The most common childhood cancer, ALL affects thousands of children annually in the United States. Although more than 80 percent of ALL cases are cured, relapse is a significant problem, with only 30 percent of children with relapsed ALL surviving.

Previous studies had found some evidence for genetic differences between the cancer cells of ALL patients at initial diagnosis and those who relapsed. That information was limited, and there had never been a broad comparison of the entire genomes of ALL at initial diagnosis and at subsequent relapse.

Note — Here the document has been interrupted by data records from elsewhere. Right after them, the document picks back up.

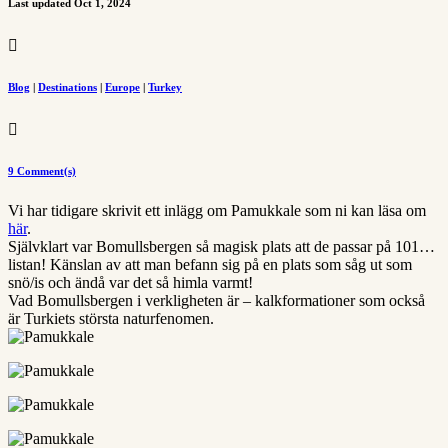
Last updated Oct 1, 2024

Blog
|
Destinations
|
Europe
|
Turkey

9 Comment(s)
Vi har tidigare skrivit ett inlägg om Pamukkale som ni kan läsa om
här
.
Självklart var Bomullsbergen så magisk plats att de passar på 101…
listan! Känslan av att man befann sig på en plats som såg ut som
snö/is och ändå var det så himla varmt!
Vad Bomullsbergen i verkligheten är – kalkformationer som också
är Turkiets största naturfenomen.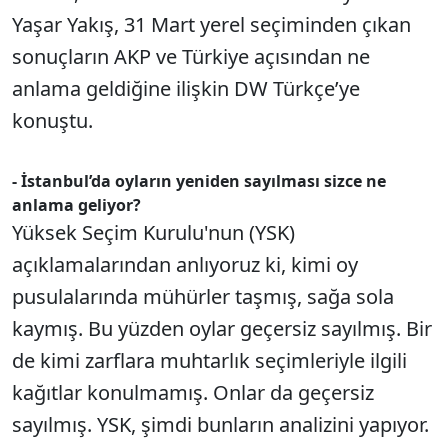
Yaşar Yakış, 31 Mart yerel seçiminden çıkan
sonuçların AKP ve Türkiye açısından ne
anlama geldiğine ilişkin DW Türkçe’ye
konuştu.
- İstanbul’da oyların yeniden sayılması sizce ne
anlama geliyor?
Yüksek Seçim Kurulu'nun (YSK)
açıklamalarından anlıyoruz ki, kimi oy
pusulalarında mühürler taşmış, sağa sola
kaymış. Bu yüzden oylar geçersiz sayılmış. Bir
de kimi zarflara muhtarlık seçimleriyle ilgili
kağıtlar konulmamış. Onlar da geçersiz
sayılmış. YSK, şimdi bunların analizini yapıyor.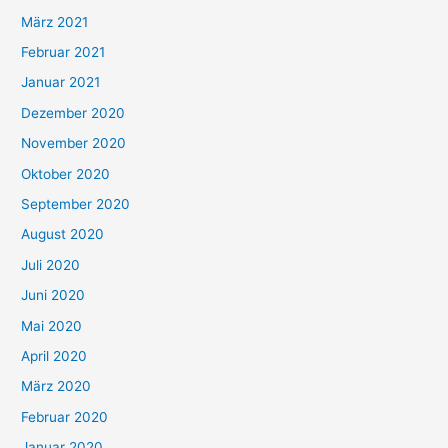
März 2021
Februar 2021
Januar 2021
Dezember 2020
November 2020
Oktober 2020
September 2020
August 2020
Juli 2020
Juni 2020
Mai 2020
April 2020
März 2020
Februar 2020
Januar 2020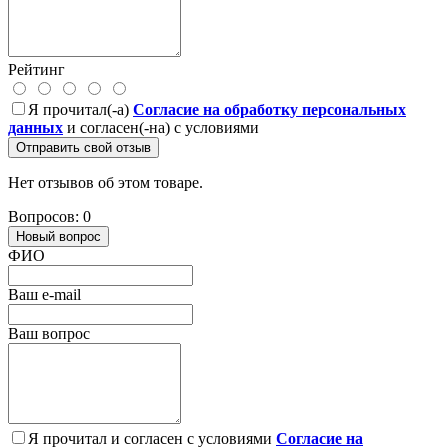
Рейтинг
Я прочитал(-а)
Согласие на обработку персональных
данных
и согласен(-на) с условиями
Отправить свой отзыв
Нет отзывов об этом товаре.
Вопросов: 0
Новый вопрос
ФИО
Ваш e-mail
Ваш вопрос
Я прочитал и согласен с условиями
Согласие на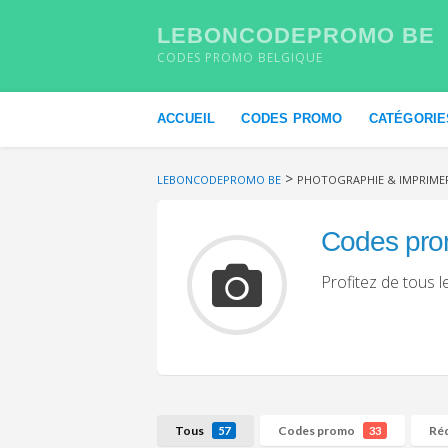
LEBONCODEPROMO BE
CODES PROMO BELGIQUE
Skip to content
ACCUEIL
CODES PROMO
CATÉGORIE
>
LEBONCODEPROMO BE
PHOTOGRAPHIE & IMPRIMER
Codes pro
Profitez de tous 
Tous
Codes promo
Ré
57
33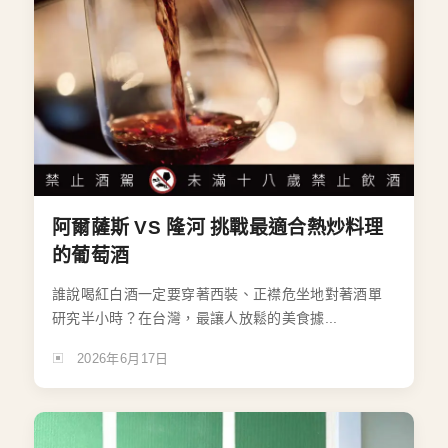
阿爾薩斯 VS 隆河 挑戰最適合熱炒料理
的葡萄酒
誰說喝紅白酒一定要穿著西裝、正襟危坐地對著酒單
研究半小時？在台灣，最讓人放鬆的美食據...
2026年6月17日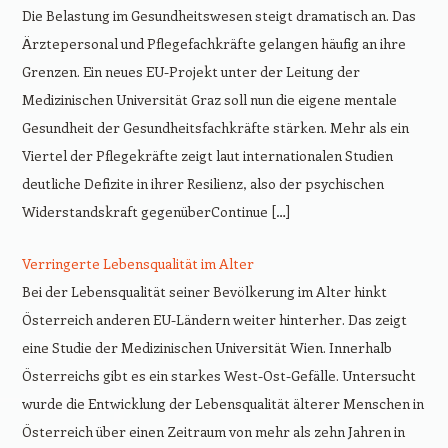
Die Belastung im Gesundheitswesen steigt dramatisch an. Das
Ärztepersonal und Pflegefachkräfte gelangen häufig an ihre
Grenzen. Ein neues EU-Projekt unter der Leitung der
Medizinischen Universität Graz soll nun die eigene mentale
Gesundheit der Gesundheitsfachkräfte stärken. Mehr als ein
Viertel der Pflegekräfte zeigt laut internationalen Studien
deutliche Defizite in ihrer Resilienz, also der psychischen
Widerstandskraft gegenüberContinue […]
Verringerte Lebensqualität im Alter
Bei der Lebensqualität seiner Bevölkerung im Alter hinkt
Österreich anderen EU-Ländern weiter hinterher. Das zeigt
eine Studie der Medizinischen Universität Wien. Innerhalb
Österreichs gibt es ein starkes West-Ost-Gefälle. Untersucht
wurde die Entwicklung der Lebensqualität älterer Menschen in
Österreich über einen Zeitraum von mehr als zehn Jahren in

In the study that appears in the Nov. 28, 2008, issue of the journal Science , St. Jude researchers compared the genomes of the cancer cells of 61 childhood ALL patients when they were initially diagnosed and after they had relapsed. The investigators used millions of genetic markers-characteristic genetic variations called single nucleotide polymorphisms-as guideposts to pinpoint genetic changes characteristic of relapsed cells. Using these genetic markers, the researchers analyzed all of the cells' chromosomes to look for genetic changes called copy number abnormalities specific to relapsed cells. These changes are considered a major type of damaging gene alterations in ALL.

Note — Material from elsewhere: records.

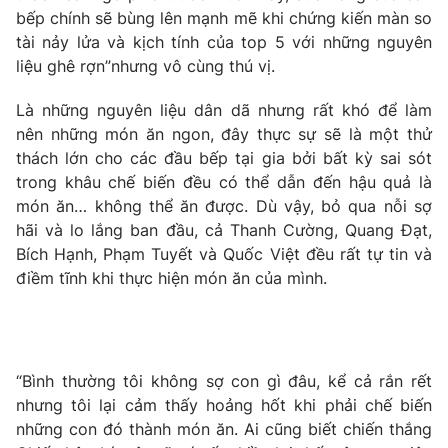
Phim VTV
bếp chính sẽ bùng lên mạnh mẽ khi chứng kiến màn so
Giải trí
tài nảy lửa và kịch tính của top 5 với những nguyên
Hậu trường
Điện ảnh
liệu ghê rợn”nhưng vô cùng thú vị.
Đời sống
Nhân vật
Âm nhạc
Là những nguyên liệu dân dã nhưng rất khó để làm
Du lịch
Khán giả
nên những món ăn ngon, đây thực sự sẽ là một thử
Giáo dục
Sao
thách lớn cho các đầu bếp tại gia bởi bất kỳ sai sót
Làm đẹp
Giải sao mai
Tuyển sinh
trong khâu chế biến đều có thể dẫn đến hậu quả là
Công nghệ
Chất lượng cuộc sống
món ăn… không thể ăn được. Dù vậy, bỏ qua nỗi sợ
Học trực tuyến
hãi và lo lắng ban đầu, cả Thanh Cường, Quang Đạt,
Hitech Công nghệ tương lai
Giao lưu trực tuyến
Bích Hạnh, Phạm Tuyết và Quốc Việt đều rất tự tin và
Sản phẩm
điềm tĩnh khi thực hiện món ăn của mình.
Lịch phát sóng
Thị trường
Tư vấn
“Bình thường tôi không sợ con gì đâu, kể cả rắn rết
Chuyên mục khác
nhưng tôi lại cảm thấy hoảng hốt khi phải chế biến
Emagazine
Podcast
những con đó thành món ăn. Ai cũng biết chiến thắng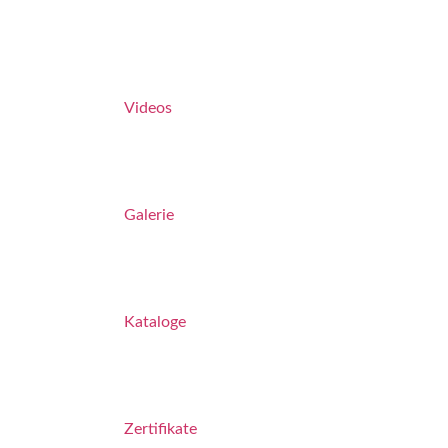
Videos
Galerie
Kataloge
Zertifikate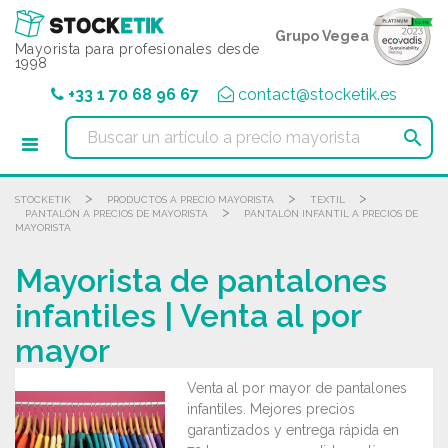
Panel de gestión de cookies
Grupo Vegea
Mayorista para profesionales desde
1998
+33 1 70 68 96 67
contact@stocketik.es

>
>
>
STOCKETIK
PRODUCTOS A PRECIO MAYORISTA
TEXTIL
>
PANTALÓN A PRECIOS DE MAYORISTA
PANTALÓN INFANTIL A PRECIOS DE
MAYORISTA
Mayorista de pantalones
infantiles | Venta al por
mayor
Venta al por mayor de pantalones
infantiles. Mejores precios
garantizados y entrega rápida en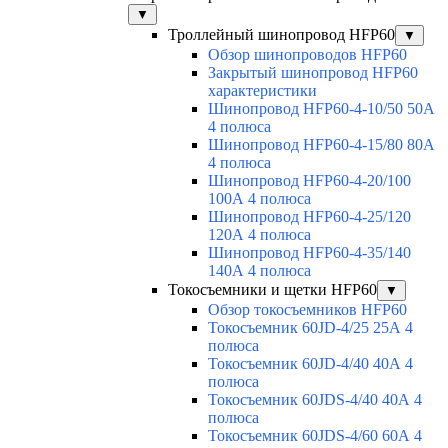
▼
Троллейный шинопровод HFP60
▼
Обзор шинопроводов HFP60
Закрытый шинопровод HFP60
характеристики
Шинопровод HFP60-4-10/50 50А
4 полюса
Шинопровод HFP60-4-15/80 80А
4 полюса
Шинопровод HFP60-4-20/100
100А 4 полюса
Шинопровод HFP60-4-25/120
120А 4 полюса
Шинопровод HFP60-4-35/140
140А 4 полюса
Токосъемники и щетки HFP60
▼
Обзор токосъемников HFP60
Токосъемник 60JD-4/25 25А 4
полюса
Токосъемник 60JD-4/40 40А 4
полюса
Токосъемник 60JDS-4/40 40А 4
полюса
Токосъемник 60JDS-4/60 60А 4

"In more than 90 percent of the cases, we found differences in the genetic alterations present at the time of diagnosis and at the time of relapse," said Charles Mullighan, M.D., Ph.D., assistant member in the St. Jude Department of Pathology and the paper's first author. "Examining the new changes that are arising at relapse tells us a lot about the individual genetic lesions that might confer resistance to treatment and be responsible for relapse."

According to the researchers, the relapse-related genetic changes commonly disrupted the machinery by which white blood cells called B cells mature and proliferate. Importantly, the relapse-related genetic changes only infrequently involved genes directly regulating the responsiveness to anti-cancer drugs.

The analysis also indicated that in most cases, the cancer cells responsible for relapse were related to those that originally gave rise to the cancer. Those relapse cells were present at low levels at diagnosis, the scientists' analysis indicated. However, in a few cases, the relapse cells evolved from genetically distinct cells, indicating that the relapsed leukemia was actually an entirely new cancer.